Le 31 mars 2026, l’Autorité de Régulation des Télécommunications et des Postes (ARTP) a publié un communiqué alertant sur la prolifération des points d’accès Internet non autorisés. Ces réseaux, souvent alimentés par des terminaux Starlink, échappent au contrôle de l’État, alors que la fourniture d’accès à Internet nécessite une licence délivrée sous conditions strictes. Si l’on s’étonne de cette mesure, c’est parce que l’expansion des solutions satellites pourrait, sur le plan économique et social, favoriser la circulation de l’information et dynamiser l’innovation technologique. Pourtant, le cadre juridique sénégalais, qui place la régulation au cœur de sa stratégie depuis des années, prime sur ces considérations.

Des sanctions sévères pour protéger le secteur

L’ARTP rappelle que ces pratiques violent la réglementation, car elles contournent les obligations légales sans autorisation préalable.
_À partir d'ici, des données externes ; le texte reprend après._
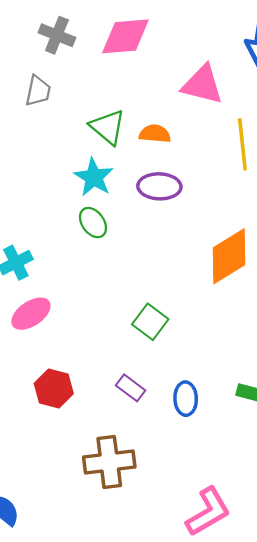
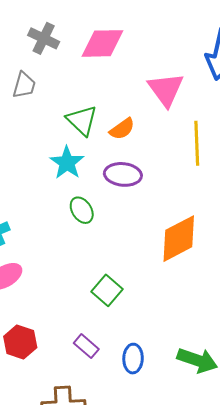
pink triangle: (202, 85) -> (166, 89), turned 36
orange semicircle: (155, 134) -> (122, 129), turned 136
green ellipse: (93, 223) -> (82, 210), moved

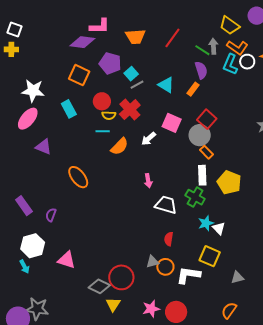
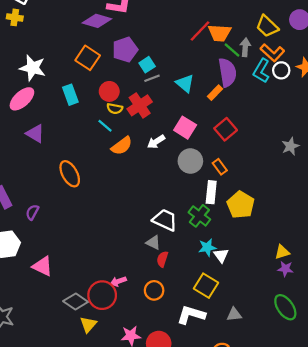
orange trapezoid: (135, 37) -> (220, 33), moved
purple pentagon: (110, 63) -> (125, 50), turned 30
purple semicircle: (201, 70) -> (227, 72), size x1.4
cyan line: (103, 131) -> (105, 126), turned 32
gray circle: (200, 135) -> (190, 161), moved
pink arrow: (148, 181) -> (118, 281), moved, turned 72
gray triangle: (152, 262) -> (153, 243), moved, turned 32
white L-shape: (188, 275) -> (191, 315), moved

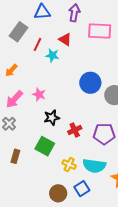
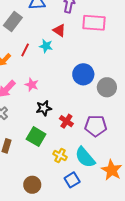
red line: (37, 44) -> (25, 50), moved
red cross: (75, 130) -> (66, 121), turned -32
cyan semicircle: (94, 166) -> (85, 157), turned 40
brown circle: (58, 193) -> (32, 185), moved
Les contrevenants s’exposent à des peines d’emprisonnement de 1 à 5 ans, assorties d’amendes allant de 30 à 60 millions de Francs CFA. Ce durcissement surprend dans un contexte où Starlink gagne en popularité et où les nouvelles technologies pourraient soutenir l’économie numérique. Le régulateur insiste toutefois : l’innovation ne dispense pas du respect des normes.

Les risques pour les usagers locaux

Les citoyens qui exploitent ces Wifi communautaires pour pallier les manques de connectivité sont également concernés. L’ARTP insiste sur l’arrêt immédiat de ces pratiques illégales, soulignant que les sanctions s’appliquent sans distinction. Il y a une tension évidente : le Sénégal veut à la fois protéger son secteur télécom et encourager le développement économique lié à l’Internet, mais les règles actuelles freinent certaines initiatives citoyennes.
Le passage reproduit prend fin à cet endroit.